“When you wouldn’t,” he corrected. “There’s a difference.”
Rowan had climbed into my lap at some point, studying me with intense focus. Thea was humming softly to her unconscious mother, a lullaby I didn’t recognize. My family. Broken and complicated and perfect.
“When she wakes, she’ll decide what happens next,” Noah said, his tone making it clear this wasn’t a suggestion. “Whether she stays, whether she lets you near the children, whether she forgives you. And you’ll respect whatever she chooses.”
“I understand,” I said immediately. “But she needs monitoring for a few days first. The bond is new, her body’s adjusting. She can’t just leave until we know she’s stable.”
Noah’s eyes narrowed. “Don’t use that as an excuse to-”
“I’m not,” I cut him off. “It’s medical fact. A new mate bond, especially after trauma, needs time to settle. A few days minimum. After that...” I swallowed hard. “After that, whatever she wants.”
“No.” Noah’s voice went hard. “Not ‘whatever she wants’ as some grand gesture. You’ll actually do it this time. If she says she never wants to see you again, you disappear. If she says you can only see the kids supervised, you accept it. If she wants to return to Pine Valley and pretend this never happened, you let her go.”
Each scenario he painted was worse than the last. But I nodded anyway. “Her choice. Always should have been.”
“Good.” Noah’s expression softened marginally. “I’ll go make some food for the kids. They need to eat.”
“Aunt Vivi makes better sandwiches,” Thea informed him seriously. “But yours should be okay too.”
Noah actually smiled at that. “High praise. What kind does Aunt Vivi make?”
As they discussed sandwich preferences, I held my family close and tried not to think about how temporary this might be. Lina would wake up. She’d remember what I’d done, how I’d hurt her. She’d have every right to take our children and never look back.
But for now, in this moment, I had everything I’d ever wanted in my arms. My mate, breathing steadily against my chest. My daughter, singing soft songs. My son, whose weight in my lap felt like absolution I didn’t deserve.

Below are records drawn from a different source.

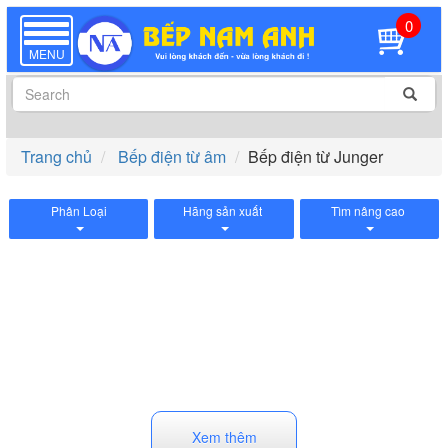
0
TOGGLE
NAVIGATION
MENU
Trang chủ
Bếp điện từ âm
Bếp điện từ Junger
Phân Loại
Hãng sản xuất
Tìm nâng cao
Xem thêm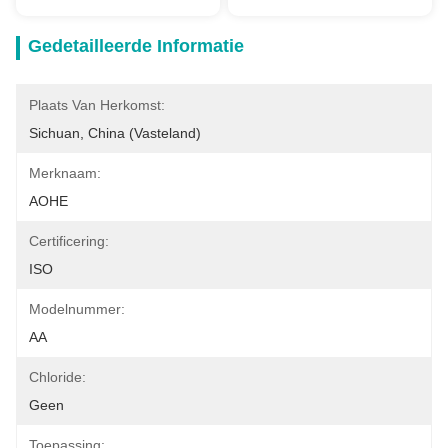
Gedetailleerde Informatie
Plaats Van Herkomst:
Sichuan, China (Vasteland)
Merknaam:
AOHE
Certificering:
ISO
Modelnummer:
AA
Chloride:
Geen
Toepassing: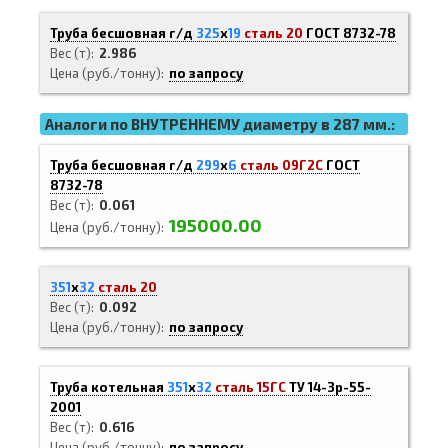
Труба бесшовная г/д
325
х
19
сталь 20
ГОСТ 8732-78
Вес (т)
2.986
Цена (руб./тонну)
по запросу
Аналоги по ВНУТРЕННЕМУ диаметру в 287 мм.:
Труба бесшовная г/д
299
х
6
сталь 09Г2С
ГОСТ
8732-78
Вес (т)
0.061
195000.00
Цена (руб./тонну)
351
х
32
сталь 20
Вес (т)
0.092
Цена (руб./тонну)
по запросу
Труба котельная
351
х
32
сталь 15ГС
ТУ 14-3р-55-
2001
Вес (т)
0.616
Цена (руб./тонну)
по запросу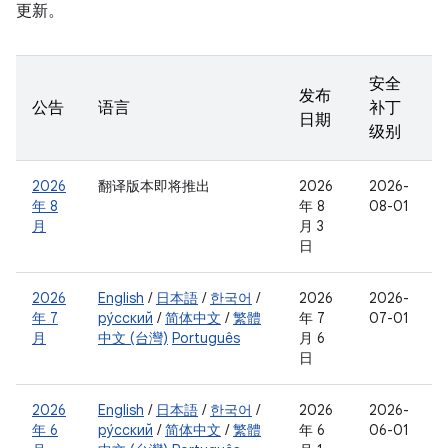
更新。
安全
发布
公告
语言
补丁
日期
级别
2026
翻译版本即将推出
2026
2026-
年 8
年 8
08-01
月
月 3
日
2026
English
/
日本語
/
한국어
/
2026
2026-
年 7
ру́сский
/
简体中文
/
繁體
年 7
07-01
月
中文 (台灣)
Português
月 6
日
2026
English
/
日本語
/
한국어
/
2026
2026-
年 6
ру́сский
/
简体中文
/
繁體
年 6
06-01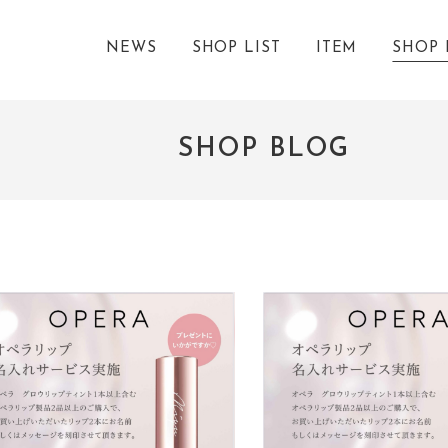
NEWS
SHOP LIST
ITEM
SHOP 
SHOP BLOG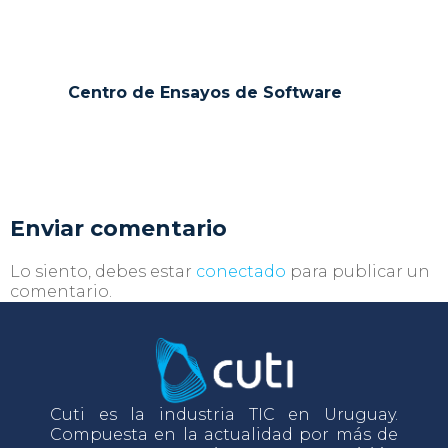
Centro de Ensayos de Software
Enviar comentario
Lo siento, debes estar
conectado
para publicar un
comentario.
Cuti es la industria TIC en Uruguay.
Compuesta en la actualidad por más de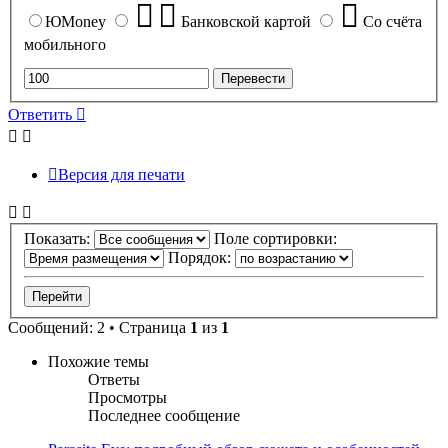
ЮMoney
Банковской картой
Со счёта
мобильного
Ответить
Версия для печати
Показать:
Поле сортировки:
Порядок:
Сообщений: 2 • Страница
1
из
1
Похожие темы
Ответы
Просмотры
Последнее сообщение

“Daddy?” Rowan said quietly, the word stealing my breath. “Is that what you are?”
I couldn’t speak around the lump in my throat. How did he know? How did this tiny, perfect person know?
“You smell like us,” he explained, as if reading my mind. “Like family. Like how Mama smells like us. That makes you Daddy, right?”
“I...” I swallowed hard. “We can ask your mama once she wakes up, okay?”
He nodded solemnly, accepting this condition. “Okay. Daddy who makes Mama better.”
Daddy who makes Mama better. If only it were that simple. If only I could heal years of hurt with one bite. If only I deserved the trust shining in those gray eyes.
But I’d take it. Whatever scraps of forgiveness Lina might throw my way, whatever moments with my children she’d allow, I’d take it all and be grateful.
Because the alternative - going back to that hollow existence without them - wasn’t an option anymore.
I’d tasted what I’d thrown away, and I’d spend the rest of my life trying to earn it back.
“I know,” I whispered, pulling Lina closer and breathing in her scent. “Her choice. Always should have been.”
21
— • —
Lina
I woke to an unfamiliar ceiling, my body aching in ways that suggested I’d been hit by a truck, then reversed over for good measure. The burning poison that had been killing me was gone, replaced by a weird tingling sensation under my skin that felt wrong but not painful.
Memory crashed back in waves. Noah kidnapping me. Ravenshollow. Knox.
My hand went to my shoulder automatically, searching for the wound from the woods but finding nothing. My neck, however, was tender. I explored carefully and froze. There was a new wound there, raised marks in a perfect dental pattern. Teeth marks. The bastard had bitten me.
I tried to sit up too fast, making the room do an unpleasant spin cycle. Strong hands caught my shoulders, steadying me, and Ifound myself staring into gray eyes I’d spent years trying to forget.